The Boxplot is an excellent tool to study the distribution. It can also show the distributions within multiple groups, along with the median, range and outliers if any.
The dark line inside the box represents the median. The top of box is 75th percentile and bottom of box is 25th percentile. The end points of the lines (aka whiskers) is at a distance of 1.5*IQR, where IQR or Inter Quartile Range is the distance between 25th and 75th percentiles.

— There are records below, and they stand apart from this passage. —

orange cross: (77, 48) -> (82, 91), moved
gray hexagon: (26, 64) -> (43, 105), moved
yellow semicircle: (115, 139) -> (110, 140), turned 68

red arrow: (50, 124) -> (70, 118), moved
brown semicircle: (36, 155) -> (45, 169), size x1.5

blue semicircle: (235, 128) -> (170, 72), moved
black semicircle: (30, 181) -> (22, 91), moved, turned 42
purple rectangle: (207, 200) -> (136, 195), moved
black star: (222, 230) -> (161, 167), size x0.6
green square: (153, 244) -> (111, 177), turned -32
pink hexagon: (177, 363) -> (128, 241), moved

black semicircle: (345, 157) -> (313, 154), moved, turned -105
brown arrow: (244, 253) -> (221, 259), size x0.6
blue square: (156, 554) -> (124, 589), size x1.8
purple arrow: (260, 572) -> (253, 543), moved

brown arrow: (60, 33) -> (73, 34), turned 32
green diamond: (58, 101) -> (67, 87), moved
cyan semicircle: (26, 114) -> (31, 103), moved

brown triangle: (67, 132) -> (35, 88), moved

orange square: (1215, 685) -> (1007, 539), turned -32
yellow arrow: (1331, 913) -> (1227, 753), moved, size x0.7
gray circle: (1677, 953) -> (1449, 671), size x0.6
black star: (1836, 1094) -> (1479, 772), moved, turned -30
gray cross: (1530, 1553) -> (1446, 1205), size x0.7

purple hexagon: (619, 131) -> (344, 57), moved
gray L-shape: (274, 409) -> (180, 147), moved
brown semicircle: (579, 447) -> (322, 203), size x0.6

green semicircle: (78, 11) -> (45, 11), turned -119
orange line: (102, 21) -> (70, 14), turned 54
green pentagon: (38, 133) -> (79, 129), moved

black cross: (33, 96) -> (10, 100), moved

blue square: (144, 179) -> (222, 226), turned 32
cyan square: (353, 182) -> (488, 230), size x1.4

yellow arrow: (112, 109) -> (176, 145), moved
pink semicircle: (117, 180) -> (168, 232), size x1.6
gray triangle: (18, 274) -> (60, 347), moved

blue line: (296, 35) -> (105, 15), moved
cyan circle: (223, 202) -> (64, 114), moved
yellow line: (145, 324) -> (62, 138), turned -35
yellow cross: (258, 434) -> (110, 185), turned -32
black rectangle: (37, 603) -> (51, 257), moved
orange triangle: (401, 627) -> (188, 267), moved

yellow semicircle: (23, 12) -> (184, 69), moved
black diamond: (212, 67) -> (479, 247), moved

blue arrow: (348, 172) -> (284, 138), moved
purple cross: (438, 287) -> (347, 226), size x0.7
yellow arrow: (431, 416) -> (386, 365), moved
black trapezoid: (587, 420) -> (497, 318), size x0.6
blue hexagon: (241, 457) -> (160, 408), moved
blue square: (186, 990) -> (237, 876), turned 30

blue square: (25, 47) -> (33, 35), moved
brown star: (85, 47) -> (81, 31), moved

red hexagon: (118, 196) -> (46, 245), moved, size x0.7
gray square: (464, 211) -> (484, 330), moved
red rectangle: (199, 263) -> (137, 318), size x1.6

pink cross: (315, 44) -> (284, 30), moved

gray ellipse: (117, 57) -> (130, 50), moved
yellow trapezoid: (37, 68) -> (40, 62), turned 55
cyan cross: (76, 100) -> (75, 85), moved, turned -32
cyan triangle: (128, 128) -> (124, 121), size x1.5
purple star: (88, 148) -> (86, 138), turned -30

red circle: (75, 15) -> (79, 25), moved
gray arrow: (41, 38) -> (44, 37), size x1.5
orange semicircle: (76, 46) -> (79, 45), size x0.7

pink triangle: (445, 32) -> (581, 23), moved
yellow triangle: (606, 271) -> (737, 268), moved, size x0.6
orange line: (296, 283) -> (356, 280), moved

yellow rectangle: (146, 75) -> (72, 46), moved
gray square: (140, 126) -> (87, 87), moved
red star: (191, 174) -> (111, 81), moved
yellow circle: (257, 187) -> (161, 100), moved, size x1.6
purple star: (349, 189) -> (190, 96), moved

The points outside the whiskers are marked as dots and are normally considered as extreme points.
Setting varwidth=TRUE
adjusts the width of the boxes to be proportional to the number of observation it contains.
library(ggthemes)
library(ggplot2)
## 1. Box and Whisker Plots
theme_set(theme_classic())
# Plot
g <- ggplot(mpg, aes(class, cty))
g + geom_boxplot(varwidth=T, fill="plum") +
labs(title="Box plot",
subtitle="City Mileage grouped by Class of vehicle",
caption="Source: mpg",
x="Class of Vehicle",
y="City Mileage")
Tufte box plot, provided by ggthemes package is inspired by the works of Edward Tufte. Tufte’s Box plot is just a box plot made minimal and visually appealing.
## Tufte Boxplot
theme_set(theme_tufte()) # from ggthemes
# plot
g <- ggplot(mpg, aes(manufacturer, cty))
g + geom_tufteboxplot() +
theme(axis.text.x = element_text(angle=65, vjust=0.6)) +
labs(title="Tufte Styled Boxplot",
subtitle="City Mileage grouped by Class of vehicle",
caption="Source: mpg",
x="Class of Vehicle",
y="City Mileage")
A violin plot is similar to box plot but shows the density within groups. Not much info provided as in boxplots. It can be drawn using geom_violin()
.
g <- ggplot(mpg, aes(class, cty))
g + geom_violin() +
labs(title="Violin plot",
subtitle="City Mileage vs Class of vehicle",
caption="Source: mpg",
x="Class of Vehicle",
y="City Mileage")